Run LLMs Locally on Your Own Machine

Introduction

In the realm of artificial intelligence and natural language processing, there are these extraordinary tools known as large language models (LLMs). They possess an almost magical ability to understand context, nuances, and generate remarkably human-like text. The exciting news is that now you have the opportunity to fully utilize LLMs by running them on your own gaming desktop.

Gone are the days of complex setups and reliance on distant clouds. Running LLMs locally on your gaming desktop is now a straightforward process. Thanks to user-friendly installation packages and comprehensive documentation, you can seamlessly dive into the world of AI-driven language processing. Your gaming desktop, once a haven for gaming, can now double as a powerful AI workstation, crunching data with unparalleled efficiency.

Get ready to be amazed by the sheer computing muscle of your gaming desktop! Equipped with top-of-the-line GPUs and CPUs, you can perform rapid inference and effortlessly handle massive datasets and intricate language models. And the most compelling part? You can accomplish all this from the comfort of your own home.

But wait, there’s more! Customization possibilities abound! Fine-tune language models to suit specific domains and tailor them according to your needs. This level of personalization opens up a wealth of opportunities, from content generation to virtual assistants to sentiment analysis, and beyond.

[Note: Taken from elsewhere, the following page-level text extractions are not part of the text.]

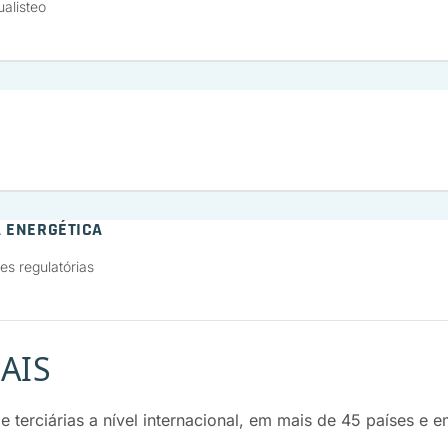
alisteo
A ENERGÉTICA
es regulatórias
AIS
e terciárias a nível internacional, em mais de 45 países e 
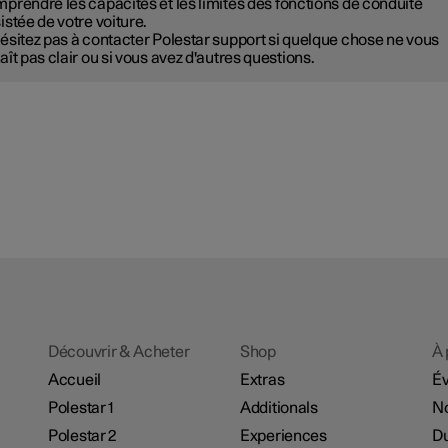
prendre les capacités et les limites des fonctions de conduite
istée de votre voiture.
ésitez pas à contacter Polestar support si quelque chose ne vous
aît pas clair ou si vous avez d'autres questions.
Découvrir & Acheter
Shop
À 
Accueil
Extras
É
Polestar 1
Additionals
No
Polestar 2
Experiences
Du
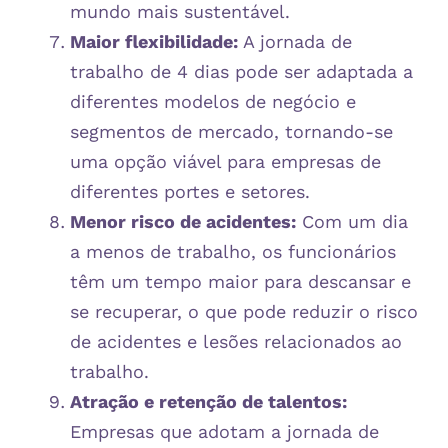
mundo mais sustentável.
Maior flexibilidade:
A jornada de
trabalho de 4 dias pode ser adaptada a
diferentes modelos de negócio e
segmentos de mercado, tornando-se
uma opção viável para empresas de
diferentes portes e setores.
Menor risco de acidentes:
Com um dia
a menos de trabalho, os funcionários
têm um tempo maior para descansar e
se recuperar, o que pode reduzir o risco
de acidentes e lesões relacionados ao
trabalho.
Atração e retenção de talentos:
Empresas que adotam a jornada de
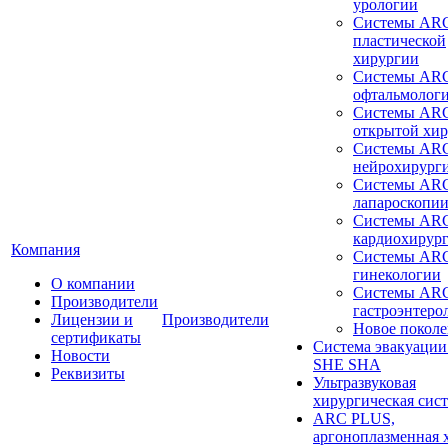
урологии
Системы ARC
пластической
хирургии
Системы ARC
офтальмолог
Системы ARC
открытой хи
Системы ARC
нейрохирург
Системы ARC
лапароскопи
Системы ARC
кардиохирур
Компания
Системы ARC
гинекологии
О компании
Системы ARC
Производители
гастроэнтеро
Лицензии и
Производители
Новое покол
сертификаты
Система эвакуации
Новости
SHE SHA
Реквизиты
Ультразвуковая
хирургическая сист
ARC PLUS,
аргоноплазменная 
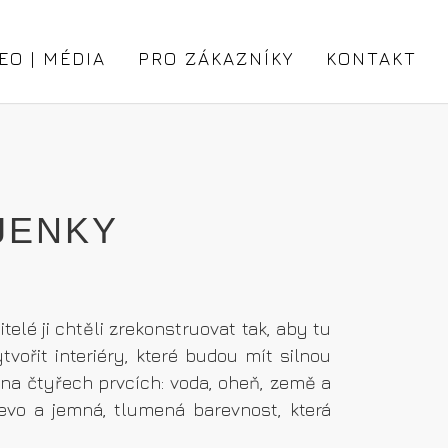
EO | MÉDIA
PRO ZÁKAZNÍKY
KONTAKT
JENKY
lé ji chtěli zrekonstruovat tak, aby tu
vořit interiéry, které budou mít silnou
ojí na čtyřech prvcích: voda, oheň, země a
řevo a jemná, tlumená barevnost, která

So seize the moment, embrace the AI revolution, and run LLMs locally on your gaming desktop to embark on an exciting journey of language innovation and discovery.

Relevant Hardware

Since running these models are rather hardware expensive and I will be running them locally on my gaming desktop. I have included below my current hardware. You may need to do your own research to determine which models you can run on your hardware. Some models and environments allow “CPU” mode which allows the model to run in VRAP as opposed to RAM; speed would be the trade off but expandability is now possible since you can cheaply add more RAM.

AMD Threadripper 2920x 12 core, 24 thread CPU
128 GB DDR4 Corsair Vengence Pro RAM
Nvidia RTX3070Ti 8GB
EVGA Nvidia GTX 1070Ti FTW 8GB
1TB Samsung M.2 Drive

Oobabooga Installation

Oobabooga is my tool of choice for both running a local LLM but also hosting a local API for testing. It allows for multiple models to be downloaded and loaded into a single application and and a list of tools to help this process even more.

Download oobabooga Text generation webui one click installer from their github
Extract .zip file into anywhere
run start_windows.bat file, by either double clicking the file or running it in the terminal, and answer any prompts it asks about your computer
- I was only asked what manufacturer GPU I had. It asked this so it could download and install required CUDA python packages.
Installation will take approximately 10 minutes

As of July 23, This is the folder structure of the extracted windows installer.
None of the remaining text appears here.